The very name "principle of inaccessibility" is a bit misleading, so I definitely prefer to call it "being a challenge" for the other person. I am not surprised that so many people react with criticism to the idea of being inaccessible - almost all of us have met someone who wasn't really interested in us at some stage.
In such a case we usually really like this person, but at the same time it is annoying that we can't win them over and sooner or later we let them go. That's the consequence of being too inaccessible and that's what I suppose annoys people the most.
At the other end of the spectrum there is a conscious desire for everything to go exactly as we want it to. Especially when the person we meet is really physically attractive and we are deceived to believe that this is everything we need for a happy relationship.
When we see such a person, it would be ideal if we also caught their eye. We wouldn't like it if suddenly that person wasn't so interested in us. For example, if they postponed the meeting, or God forbid! they wouldn’t reply to our text message. Oh no! After something like this, we would change our mind and again we would be in favour of the death penalty.
But in practice it looks a bit different. Exactly the same effect can be observed in good movies or novels. When we start to identify with the main character and we start to really like them, we wish the best for them from the very beginning. When the plot of the movie begins to indicate that there is a big obstacle in front of the protagonist, we hope that they will overcome all adversities and live a long and happy life. However, this is definitely not the case in the best movies.
First, the protagonist faces various difficulties, which they have to overcome later, in the meantime almost die, only to achieve success at the end. If it wasn't for that, the story would simply be boring. We would get what we want, but we would not have the thrilling emotions that are associated with the uncertainty about the fate of the protagonist.
It is very similar with the principle of inaccessibility and being a challenge. It's not about our hero having cancer, HIV and the death sentence the day after tomorrow. When you meet someone, it is good not to show your intentions from the very beginning, so that the other person is not sure what you want from them - regardless of whether you are a man or a woman. In this very initial phase of acquaintance, after each meeting the other person should be uncertain about what you feel. They should be wondering: “Will you still want to meet? Do you care? Or maybe not so much”.

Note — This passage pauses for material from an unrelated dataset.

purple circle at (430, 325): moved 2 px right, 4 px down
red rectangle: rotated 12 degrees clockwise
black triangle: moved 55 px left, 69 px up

The key is to find a balance between actions that develop your relationship and not revealing all your cards at the very beginning. Of course, the other person may or should even suspect that something is going on. That you are not calling without a reason. But at the beginning they should never be 100% certain that you are already theirs.
That's why telling the other person too soon: "I love you" can end up in a total disaster.
An integral part of being a challenge is to skillfully observe the interest shown by the other person and react to what he or she communicates. This means that you can easily take an initiative and, for example, offer a meeting, but you have to keep a close eye on what the reaction will be. Does your potential partner also want this? And do they agree to meet right away? Or can you see some hesitation? Or maybe they don’t want to meet at all and give an excuse that they are tired, and that actually they want to watch a very important tv series.
If you see a positive reaction, you don't have to change anything or resort to manipulation. But if you see coldness and distance, there's nothing else left for you to do but to distance yourself a little and give this person more space and time to speak to you first. The more you distance yourself, the more cautious you must be, so that the other person won’t think you are offended.